Arcade raises $12M from Perplexity co-founder’s new fund to make AI agents less awful

Arcade, an AI Agent Infrastructure Startup founded by former OKTA -Exec Alex Salazar and former Redis Engineer Sam Partee, has collected $ 12 million from Laude Ventures.
Laude was launched the new fund in 2024 by co-founder of Pertlexity Andy Konwinski, the UC Berkeley computer scientist who also established data tabricks.
This is not the only check that Laude has cut. But it is the first publicly announced, co-founder of Laude and general partner Pete Sonsini told WAN. Sonsini is known for his years at NEA, where he led early investments in Databricks, Anyscale and Pertlexity.

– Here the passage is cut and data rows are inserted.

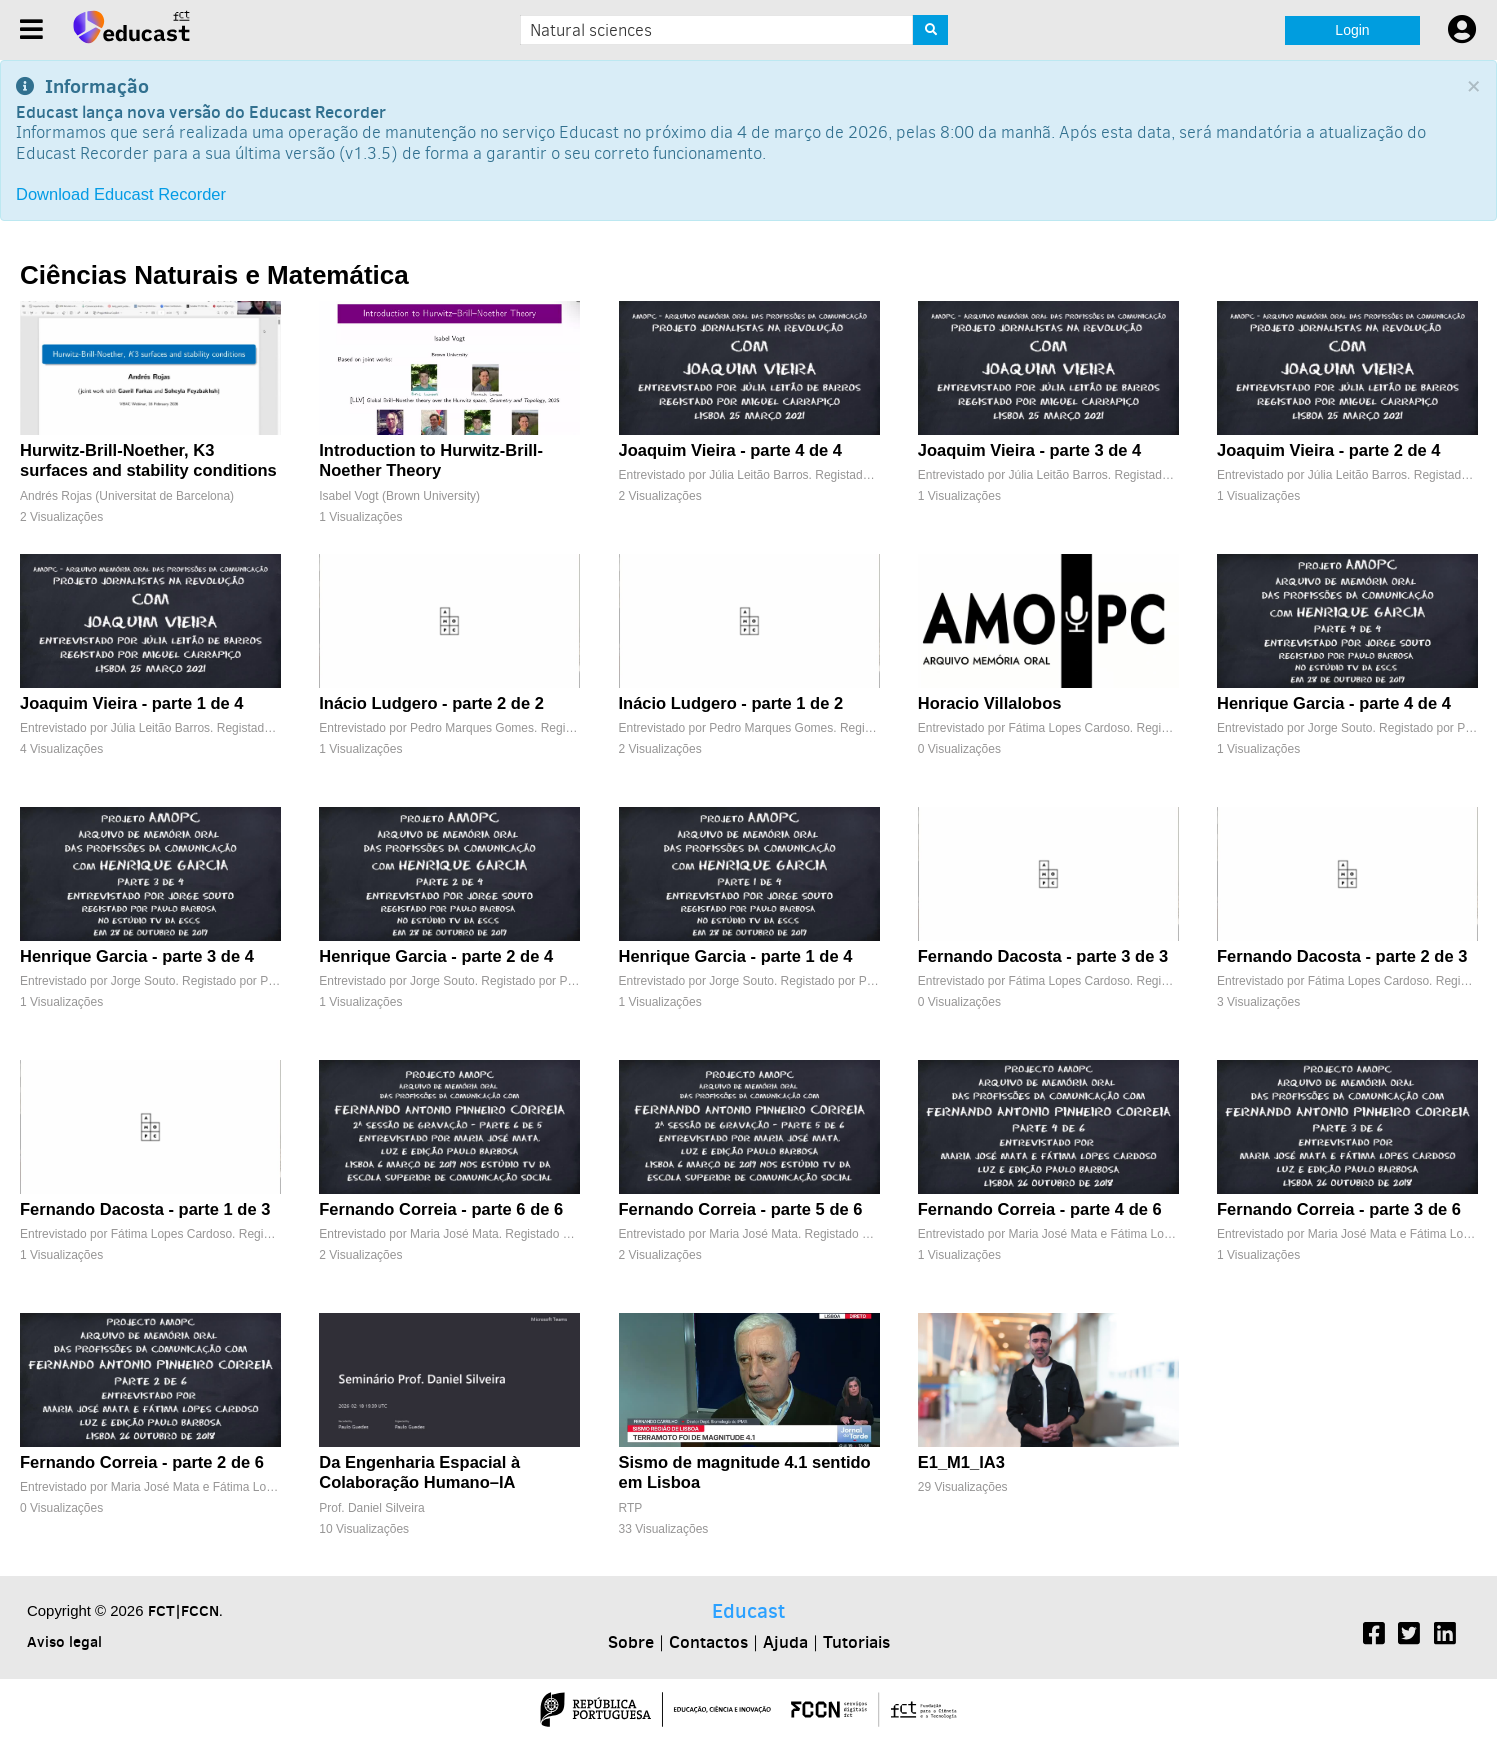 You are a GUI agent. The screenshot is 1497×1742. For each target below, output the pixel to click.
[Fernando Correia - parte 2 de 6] (150, 1434)
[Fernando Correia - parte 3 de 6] (1347, 1181)
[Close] (1473, 86)
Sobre (631, 1642)
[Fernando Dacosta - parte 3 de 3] (1048, 928)
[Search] (930, 30)
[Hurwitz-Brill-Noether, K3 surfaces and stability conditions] (150, 422)
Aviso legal (64, 1641)
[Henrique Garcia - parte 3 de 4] (150, 928)
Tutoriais (856, 1642)
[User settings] (1462, 30)
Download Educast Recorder (121, 194)
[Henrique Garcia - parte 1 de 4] (749, 928)
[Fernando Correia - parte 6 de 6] (449, 1181)
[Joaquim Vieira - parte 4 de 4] (749, 422)
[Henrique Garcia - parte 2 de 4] (449, 928)
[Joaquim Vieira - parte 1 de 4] (150, 675)
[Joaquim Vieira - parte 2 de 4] (1347, 422)
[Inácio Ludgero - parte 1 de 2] (749, 675)
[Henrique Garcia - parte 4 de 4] (1347, 675)
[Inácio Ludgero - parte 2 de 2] (449, 675)
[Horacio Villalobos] (1048, 675)
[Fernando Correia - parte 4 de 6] (1048, 1181)
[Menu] (31, 29)
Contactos (708, 1642)
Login (1352, 30)
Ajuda (785, 1642)
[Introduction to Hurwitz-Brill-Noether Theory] (449, 422)
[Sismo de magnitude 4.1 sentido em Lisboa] (749, 1434)
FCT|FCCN (183, 1610)
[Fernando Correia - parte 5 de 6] (749, 1181)
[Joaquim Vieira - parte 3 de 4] (1048, 422)
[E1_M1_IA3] (1048, 1434)
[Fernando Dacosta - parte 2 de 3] (1347, 928)
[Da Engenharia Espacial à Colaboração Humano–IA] (449, 1434)
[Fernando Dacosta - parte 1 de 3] (150, 1181)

As far as Salazar is concerned, he is a repeated founder. He landed on OKTA after the sale of his authentication -API startup, Stormpath, to the company in 2017. He spent in the coming years at OKTA as VP building products. Pedee, for his part, had built on LLM-based applications and contributed to some important open source projects such as Langchain and Llamainadex, according to Arcade.
When Salazar saw Chatgpt 3.5’s debut, he saw the future and his next startup idea: an AI Agent Company. Arcade was founded in February 2024.
Then he and Partee soon discovered that AI agents did not really work.
“We tried to build a site -reliability agent who would compete with it [companies] Just like Data Dog, “Salazar said. They don’t do much. “
Salazar and Partee continued to “hit the wall our heads” and tried to get their agent only to connect to other services and to get the data needed to do their work.
One reason, they discovered is because many agents use LLMS who are trained on public data, but not private data. For example, they can talk about product functions, but cannot confirm that an order has been delivered.
The couple decided that Arcade would do for AI agents what OKTA once did for Saas Cloud Services. The founders built a tool platform for their site relationship agent.
“People were very surprised when we would show them the demo of that agent. They were not so interested in the agent himself,” Salazar said. They wanted to know how they actually let the agent work.
“In the end we just looked at each other and said … Why don’t we just stop with the agent and do we sell the underlying Tools-Calling platform?” Salazar said.
Enter Arcade that every agent helps to access the same privileges to the same apps and data as the employee who helps it, or the position it plays. Arcade is available through prices or subscriptions based on use.
Arcade integrates with Oauth, so it can handle the authentications of thousands of Saas services and websites. It also works an intermediary, which offers safe token management that prevents the LLMS from having access to those references, Salazar said.
When Sonsini, who had supported Salazar with StormPath, heard that the founder did a new startup, he stood out and wanted to inside.
“We are very, very focused on founders of the super -technical type, and so we are very connected to the research community. We have limited partners who are researchers,” Sonsini said.
While many AI startup founders are aimed at the “shiny object” around LLMS, such as agents, “My background is the lower levels, the infrastructure where companies can be built in billion dollars,” Sonsini said. And Arcade “falls exactly in that space.”